Nel piccolo mondo dei grandi entusiasmi locali, c’è una notizia che in questi giorni sta rimbalzando tra piazze, chat di paese e bacheche social: Murialdo è ufficialmente in corsa per l’edizione 2026 del “Premio Piccolo Comune Amico”. E, a giudicare dal tono dell’appello diffuso dal Comune, non si tratta di una semplice candidatura, ma di una vera e propria chiamata alle armi (civiche, s’intende).
“Cari concittadini”, esordisce il messaggio, con quel misto di solennità e familiarità che solo i comunicati municipali sanno avere. E subito dopo arriva la notizia: il borgo è stato selezionato per partecipare al prestigioso riconoscimento dedicato ai piccoli comuni italiani che si distinguono per eccellenze e identità territoriale.

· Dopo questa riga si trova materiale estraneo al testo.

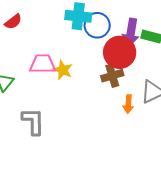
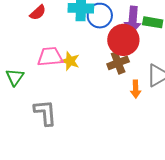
red semicircle: (13, 22) -> (38, 13), moved

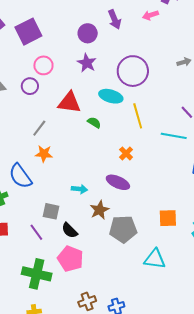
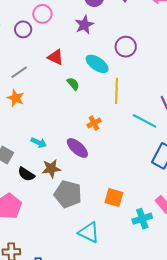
purple circle: (133, 71) -> (126, 47), size x0.7
red triangle: (69, 103) -> (56, 57), size x0.7
black semicircle: (70, 230) -> (26, 174), moved, turned -30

Le categorie in gara sono quelle che raccontano l’Italia più autentica: agroalimentare, artigianato, cultura, arte e storia, oltre al premio speciale dedicato a “Aria, Acqua, Terra”. Un elenco che, letto ad alta voce, sembra quasi una poesia civile dedicata ai paesaggi minori del Paese.
Ma la parte più interessante – e più “italianamente operativa” – arriva subito dopo: per sostenere Murialdo serve il contributo di tutti. Non solo simbolico. Il Comune invita infatti i cittadini a recarsi fisicamente in sede per esprimere la propria preferenza, muniti di carta d’identità. Un ritorno quasi romantico alla partecipazione analogica, in tempi di voti digitali e click compulsivi.
La scadenza è fissata: 12 giugno. Poi, per chi ce la farà, ci sarà la finale a Roma il 9 luglio, dove le eccellenze dei piccoli comuni si contenderanno il titolo nazionale.
Nel frattempo, a Murialdo si respira un’aria da “campagna elettorale gentile”: niente slogan aggressivi, solo un invito corale a raccontare il territorio e a portarlo, voto dopo voto, un po’ più vicino alla ribalta nazionale.
E in fondo, tra agroalimentare, tradizioni e orgoglio locale, il messaggio è semplice: non serve essere grandi per farsi notare. Basta crederci insieme.